Creating Datasets

A dataset represents a dataset in your data warehouse. Rakam automatically creates datasets from your dbt models, sources, and seeds. You can also semantically define your datasets as SQL using our view resource in a semantic way.

A dataset has three important properties:

dimension lets you drill down into the dataset, it can be used to filter query results. It can be either a column in your table or a SQL expression that processes a single row and returns a value.

measure is a field that uses a SQL aggregate function, such as count, sum, or average. Measures can be used to aggregate dimensions. For example, measures for a Sales model might include total items sold (a count), total sales price (a sum), and the average sales price (an average).
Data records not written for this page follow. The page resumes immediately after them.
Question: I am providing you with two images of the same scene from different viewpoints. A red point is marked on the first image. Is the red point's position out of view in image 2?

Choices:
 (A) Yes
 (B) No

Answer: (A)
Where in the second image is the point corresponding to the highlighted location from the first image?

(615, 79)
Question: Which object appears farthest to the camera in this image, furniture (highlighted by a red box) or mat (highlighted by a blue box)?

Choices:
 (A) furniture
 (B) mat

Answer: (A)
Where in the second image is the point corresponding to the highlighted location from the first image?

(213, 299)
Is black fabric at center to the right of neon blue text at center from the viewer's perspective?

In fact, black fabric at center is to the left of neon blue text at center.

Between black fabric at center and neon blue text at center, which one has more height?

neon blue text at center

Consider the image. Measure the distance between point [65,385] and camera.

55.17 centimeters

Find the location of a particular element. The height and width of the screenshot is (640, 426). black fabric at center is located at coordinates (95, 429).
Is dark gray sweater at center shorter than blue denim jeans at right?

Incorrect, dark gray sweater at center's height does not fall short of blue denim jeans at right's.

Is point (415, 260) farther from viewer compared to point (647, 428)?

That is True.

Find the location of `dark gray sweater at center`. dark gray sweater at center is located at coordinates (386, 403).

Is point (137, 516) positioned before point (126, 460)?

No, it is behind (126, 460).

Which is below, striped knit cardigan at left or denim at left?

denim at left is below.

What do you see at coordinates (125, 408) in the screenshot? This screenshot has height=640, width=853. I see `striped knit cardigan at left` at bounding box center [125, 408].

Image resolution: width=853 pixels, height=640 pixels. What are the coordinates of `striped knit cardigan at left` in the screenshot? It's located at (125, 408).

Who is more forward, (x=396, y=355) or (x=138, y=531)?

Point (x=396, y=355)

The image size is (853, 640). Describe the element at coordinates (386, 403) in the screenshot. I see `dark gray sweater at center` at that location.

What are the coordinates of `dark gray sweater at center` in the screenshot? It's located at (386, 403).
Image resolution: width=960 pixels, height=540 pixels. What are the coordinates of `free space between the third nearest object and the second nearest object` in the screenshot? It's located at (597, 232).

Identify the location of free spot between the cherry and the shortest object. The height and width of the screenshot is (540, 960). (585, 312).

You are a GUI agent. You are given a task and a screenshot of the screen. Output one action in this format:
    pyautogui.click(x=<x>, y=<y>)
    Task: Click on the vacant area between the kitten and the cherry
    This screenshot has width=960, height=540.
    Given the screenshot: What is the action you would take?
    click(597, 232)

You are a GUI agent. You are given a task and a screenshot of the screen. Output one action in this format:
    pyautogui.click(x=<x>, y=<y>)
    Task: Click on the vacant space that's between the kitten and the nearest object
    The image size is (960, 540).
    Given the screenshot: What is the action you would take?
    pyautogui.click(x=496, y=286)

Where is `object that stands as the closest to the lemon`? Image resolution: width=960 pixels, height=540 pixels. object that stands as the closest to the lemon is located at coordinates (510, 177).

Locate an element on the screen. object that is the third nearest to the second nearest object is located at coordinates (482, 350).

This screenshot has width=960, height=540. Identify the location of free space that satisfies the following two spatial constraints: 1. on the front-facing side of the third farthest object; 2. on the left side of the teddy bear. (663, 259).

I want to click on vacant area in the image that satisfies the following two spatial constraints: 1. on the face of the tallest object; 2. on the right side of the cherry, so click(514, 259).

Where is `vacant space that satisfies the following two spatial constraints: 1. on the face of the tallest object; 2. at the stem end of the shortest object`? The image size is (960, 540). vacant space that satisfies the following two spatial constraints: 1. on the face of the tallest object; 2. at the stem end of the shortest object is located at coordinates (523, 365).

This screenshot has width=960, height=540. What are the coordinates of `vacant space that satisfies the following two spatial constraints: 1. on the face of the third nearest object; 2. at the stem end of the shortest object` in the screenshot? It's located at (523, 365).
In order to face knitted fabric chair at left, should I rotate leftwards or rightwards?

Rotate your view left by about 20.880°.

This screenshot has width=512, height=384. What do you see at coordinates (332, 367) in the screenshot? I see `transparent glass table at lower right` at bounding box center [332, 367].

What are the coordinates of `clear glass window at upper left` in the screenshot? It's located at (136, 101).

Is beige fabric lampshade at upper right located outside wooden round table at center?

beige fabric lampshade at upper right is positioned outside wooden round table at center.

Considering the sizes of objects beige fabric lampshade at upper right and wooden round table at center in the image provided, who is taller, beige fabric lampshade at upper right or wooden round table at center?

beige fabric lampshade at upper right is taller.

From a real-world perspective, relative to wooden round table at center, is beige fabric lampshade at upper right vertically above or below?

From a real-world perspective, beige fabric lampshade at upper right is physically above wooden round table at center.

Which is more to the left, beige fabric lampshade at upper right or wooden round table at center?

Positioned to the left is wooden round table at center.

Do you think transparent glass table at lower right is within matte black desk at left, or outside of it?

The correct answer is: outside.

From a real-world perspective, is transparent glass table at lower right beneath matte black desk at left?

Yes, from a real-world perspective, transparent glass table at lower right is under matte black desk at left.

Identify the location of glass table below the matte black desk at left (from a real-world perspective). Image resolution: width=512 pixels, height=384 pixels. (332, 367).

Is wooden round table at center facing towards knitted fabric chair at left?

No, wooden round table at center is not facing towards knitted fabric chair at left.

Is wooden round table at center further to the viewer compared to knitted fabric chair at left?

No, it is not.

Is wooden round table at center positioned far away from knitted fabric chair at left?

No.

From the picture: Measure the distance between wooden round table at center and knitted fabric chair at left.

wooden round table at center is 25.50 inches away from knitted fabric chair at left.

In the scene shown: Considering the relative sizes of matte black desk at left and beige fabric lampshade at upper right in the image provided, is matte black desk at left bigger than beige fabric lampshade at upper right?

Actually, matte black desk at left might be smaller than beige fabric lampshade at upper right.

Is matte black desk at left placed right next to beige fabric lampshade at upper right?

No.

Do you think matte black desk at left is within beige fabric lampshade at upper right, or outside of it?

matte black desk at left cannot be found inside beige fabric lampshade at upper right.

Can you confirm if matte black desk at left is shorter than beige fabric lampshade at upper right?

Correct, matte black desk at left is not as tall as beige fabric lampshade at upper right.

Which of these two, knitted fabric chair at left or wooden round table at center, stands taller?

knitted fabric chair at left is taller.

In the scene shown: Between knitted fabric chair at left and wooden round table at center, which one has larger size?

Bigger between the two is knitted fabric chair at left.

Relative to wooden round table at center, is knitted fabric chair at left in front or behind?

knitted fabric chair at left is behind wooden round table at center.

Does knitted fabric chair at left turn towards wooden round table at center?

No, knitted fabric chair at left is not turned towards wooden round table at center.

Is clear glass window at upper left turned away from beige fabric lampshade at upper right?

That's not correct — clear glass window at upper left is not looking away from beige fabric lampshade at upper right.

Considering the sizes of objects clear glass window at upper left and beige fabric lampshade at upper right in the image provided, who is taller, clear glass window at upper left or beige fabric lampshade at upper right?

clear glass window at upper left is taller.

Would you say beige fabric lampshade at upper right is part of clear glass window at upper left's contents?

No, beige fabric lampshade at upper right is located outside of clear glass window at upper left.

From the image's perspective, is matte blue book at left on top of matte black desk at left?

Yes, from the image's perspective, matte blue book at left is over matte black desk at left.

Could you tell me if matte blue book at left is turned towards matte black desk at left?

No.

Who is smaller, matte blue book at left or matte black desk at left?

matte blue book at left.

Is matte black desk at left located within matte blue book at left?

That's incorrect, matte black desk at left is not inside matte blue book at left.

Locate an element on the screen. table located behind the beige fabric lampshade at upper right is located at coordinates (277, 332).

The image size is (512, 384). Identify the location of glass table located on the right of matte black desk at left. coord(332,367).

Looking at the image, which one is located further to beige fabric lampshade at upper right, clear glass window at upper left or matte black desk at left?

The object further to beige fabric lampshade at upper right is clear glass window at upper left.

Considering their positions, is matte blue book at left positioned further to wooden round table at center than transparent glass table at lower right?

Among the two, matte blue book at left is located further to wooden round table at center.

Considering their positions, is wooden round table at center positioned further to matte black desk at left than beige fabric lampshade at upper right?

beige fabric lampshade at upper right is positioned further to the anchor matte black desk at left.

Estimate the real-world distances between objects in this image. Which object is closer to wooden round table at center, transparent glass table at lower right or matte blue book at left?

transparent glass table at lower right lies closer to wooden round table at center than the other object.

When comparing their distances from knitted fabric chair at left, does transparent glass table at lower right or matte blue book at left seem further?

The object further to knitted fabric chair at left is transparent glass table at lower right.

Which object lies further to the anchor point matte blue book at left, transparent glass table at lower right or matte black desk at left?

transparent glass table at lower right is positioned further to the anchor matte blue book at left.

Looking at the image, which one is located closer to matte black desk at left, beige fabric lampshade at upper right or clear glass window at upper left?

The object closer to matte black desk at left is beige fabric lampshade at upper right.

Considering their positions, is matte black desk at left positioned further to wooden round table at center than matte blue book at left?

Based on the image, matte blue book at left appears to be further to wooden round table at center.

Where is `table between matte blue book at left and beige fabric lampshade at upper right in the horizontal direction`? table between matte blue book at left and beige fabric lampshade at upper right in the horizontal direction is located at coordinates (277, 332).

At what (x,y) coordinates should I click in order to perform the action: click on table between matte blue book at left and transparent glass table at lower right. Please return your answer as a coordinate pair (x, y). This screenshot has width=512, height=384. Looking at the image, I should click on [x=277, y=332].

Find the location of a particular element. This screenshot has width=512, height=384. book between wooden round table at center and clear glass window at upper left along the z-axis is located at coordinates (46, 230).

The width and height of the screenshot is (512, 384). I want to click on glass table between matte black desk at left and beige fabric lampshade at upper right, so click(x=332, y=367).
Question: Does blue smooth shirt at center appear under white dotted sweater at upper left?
relation defines a join in between the datasets. Rakam automatically generates SQL join logic to bring in all fields from another dataset correctly then the user analyzes a specific dataset.

Rakam makes use of dbt as the data modeling language by extending dbt for metric definition. Your dbt projects can be integrated to Rakam via GIT and we automatically synchronize the dbt models, seeds, and sources. However; dbt doesn't know about business metrics (aka. measures) so we have an additional field that will be used inside yml files.

Integrate dbt models

You can map your columns as dimensions and measures under the meta property of columns as follows:

models:
 - name: customers
   columns:
     - name: country_code
       meta:
         rakam.dimension:
           type: string
     - name: city
       meta:
         rakam.dimension:
           type: string
     - name: total_customers
       description: total number of customers defined as count(*) in sql
       meta:
         rakam.measure:
    	    aggregation: sum

In addition to column mapping, you can also create custom measures and dimensions by defining them under meta of the model:

models:
  - name: customers
    meta:
      rakam:
         measures:
            total_rows:
               aggregation: count
         dimensions:
            full_location:
	            sql: CONCAT({{TABLE}}.country, {{TABLE}}.city)   
	            type: string

You can see the full list of properties that you can use under model.meta and column.meta here.

Mapping sources as models

In case you want to create models that point to tables in your database, you can make use of dbt's source properties as follows:

sources:
  - name: raw_events
    tables:
      - name: pageview
        meta:
          rakam:
             measures:
                total_pageviews:
                aggregation: count
        columns:
          - name: url
            meta:
              rakam.dimension:
                type: string

If you're analyzing the time-series data, you can also define mappings so that Rakam understands your data in a better way and lets you access specific features such as funnel and retention:

models:
  - name: events
    meta:
      rakam:
	      mappings:
	        event_timestamp: event_occurred_at
	        userId: user_id

Integrating seeds into your models

Exposing your seeds to the end-users

Since seeds are usually used to enrich the data, we don't create models from seeds by default. However; you can expose them to the end-users if you enable the seeds to have appeared in dbt docs:

seeds:
  - name: countries
    docs:
      show: true
    meta:
      rakam:
        measures:
        #
    columns:
      - name: iso_code
        meta:
          rakam.dimension:
      - name: user_friendly_name
        meta:
          rakam.dimension: 
            type: string
models:
  - name: pageviews
    columns:
      - name: country
        tests:
          - not_null
          - relationships:
              to: ref('countries')
              field: iso_code
              rakam: # Includes info about the relationship
                   join: left_join 
                   type: many_to_many

Rakam automatically creates the relation from pageview to a hidden countries model so that the users can drill down by user_friendly_name when they're analyzing pageviews.

Supported tests

We make use of your dbt test definitions in order to understand your data in a better way. Here is the list of column tests we currently support:

  • unique enables Rakam to be able to calculate symmetric aggregates as there must be a unique key in a model.
  • not_null hides the is not set filter to the user in the user interface.
  • accepted_values makes Rakam suggests the values to the end-user in the user interface. It disables the automatic suggestion in favor of performance.
  • relationships automatically creates the relations between the models. We extend it with join and type properties in order to resolve the relation.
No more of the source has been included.